The Ponds were gone. They were gone. The Doctor said it a thousand and one times; each time, it sounded like another language. They couldn't just be gone. The Ponds were as much of a constant as the TARDIS. They were always there when it mattered, ready to fly away with him into the stars.
The angels had ripped a hole in the universe the size of Amy and Rory. The Ponds had had a life back home in 2012, with their flat and their family and their friends. No one would ever know what had happened to them. No one would know how brave they had been, right up until the end. No one would know of the sacrifices they made for the world and for each other.
The Doctor went back and told Brian, because he owed him that much. The Doctor told him he could stop watering the plants. He told him that Amy and Rory were happy, and that they wouldn't be coming back. They could never come back. Brian was angry at first – who wouldn't be? The Doctor had failed him, like he had failed Amy and Rory. But after the initial shock, Brian just sort of collapsed in on himself. After all, he was the one who had told them it was okay to go with the Doctor.
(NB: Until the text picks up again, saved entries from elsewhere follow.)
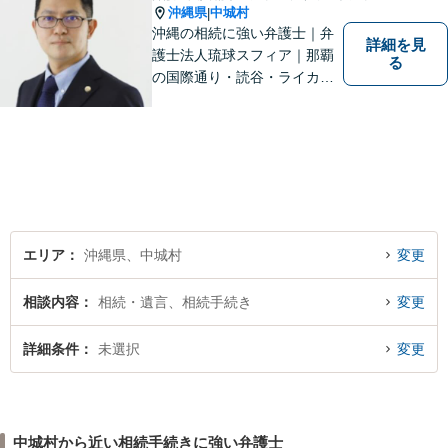
沖縄県
中城村
|
沖縄の相続に強い弁護士｜弁
詳細を見
護士法人琉球スフィア｜那覇
る
の国際通り・読谷・ライカム
の3店舗ある沖縄最大級の法律
事務所｜法律家として、法的
知識の習得を心がけるだけで
はなく、一社会人として相談
者の心に寄り添っていける弁
護士でありたいと思っていま
す。
エリア
沖縄県、中城村
変更
相談内容
相続・遺言、相続手続き
変更
詳細条件
未選択
変更
中城村から近い相続手続きに強い弁護士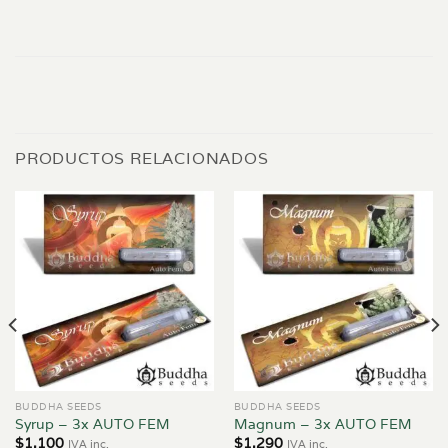
PRODUCTOS RELACIONADOS
BUDDHA SEEDS
BUDDHA SEEDS
Syrup – 3x AUTO FEM
Magnum – 3x AUTO FEM
$
1.100
$
1.290
IVA inc.
IVA inc.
He had known the danger, and he had let them go anyway. He blamed himself more than he blamed the Doctor. The Doctor placed blame on himself and himself alone. Both of them were crippled with the survivor's guilt.
Brian never quite got past the loss of Amy and Rory. It didn't help that he couldn't talk about it with anyone. He bottled it up for the longest time. In the end, the depression consumed him. The Doctor maybe could have helped, but he was also being smothered by the loss.
That's what it was: a big, smothering presence. The loss wasn't a hole at all – it was a big, heavy entity that hung over the Doctor's head wherever he went. He had companions on his adventures from time to time, but none of them ever went in the TARDIS. He couldn't bring himself to take that step. The people he met, though, could always tell that he had lost someone. Or rather, two someones. The loss of the Ponds was a tangible presence in the Doctor's life, and it wasn't one that was likely to go away anytime soon.
After all, they were seared onto his hearts.